One of India’s top revered leaders of freedom movement, Nabakrishna Chowdhury, who, when Orissa’s Chief Minister, in May 1955 had warned the nation of this syndrome in the A.I.C.C. meeting at Berhampore. But Nehru and others had preferred to ignore this warning. Later in his famous speech while inaugurating the Gandhi Tattwa Prachar Kendra at Balasore on 14 July 1963 that hit headlines all over the country and abroad, he had described how Nehru’s trusted lieutenant Rafi Ahmed Kidwai was engaged in raising such funds. He had said, “Huge amounts are raised at the time of elections from big mine-owners and rich businessmen for which no detailed accounts are kept”. On the other hand, he had exposed, “As the businessmen have to pay taxes, they do not show this amount in the actual accounts book which they have to show to the Income Tax department. They keep note of these amounts in their personal note books”. (Annexure I to the Report of Commission of Enquiry headed by Sarjoo Prasad). He had also indicated how large portion of the money so collected in the name of election fund was being grabbed by the leaders in charge of funds collection and / or the top leader of the Party. Though Chowdhury had told this of his own party, i.e. the Indian National Congress, it cannot be said for certain that there is any political party in India which can be viewed as a party free of this syndrome.

All of the political parties collect money for funding elections. Over and above the fund received from the parties, individual candidates invest money in their respective constituencies and try to convert the constituencies into personal domains as is evidenced by terms like “my constituency”. This “my constituency” concept is the main cause of politicians resorting to corruption, which as they grow in stature, grows in velocity and viciousness.

How to get rid of this syndrome is discussed here.

Anna Hazare type of agitation is far from addressing to the causes of corruption discussed. Therefore, it can be said that it is an attempt to divert attention from the necessity to wipe out corruption.

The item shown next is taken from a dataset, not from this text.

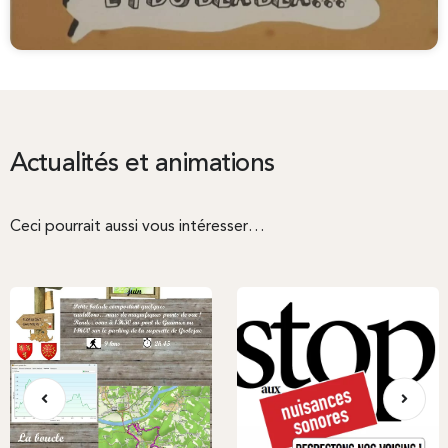
Actualités et animations
Ceci pourrait aussi vous intéresser…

Correspondences between Hazare and Congress chief Sonia Gandhi, charges of corruption against co-chair of the drafting committee of the Jan Lokpal Bill that Hazare espouses, ruling party attempt through Digvijay Singh to further embarrass the said co-chair and various other developments hitting headlines make the farce murkier and makes it clear that no combine of practitioners of corruption can bring out any method or mechanism for elimination of corruption.

Corruption is growing because the country is going on the capitalist way. Only the opposite political economy can stop corruption.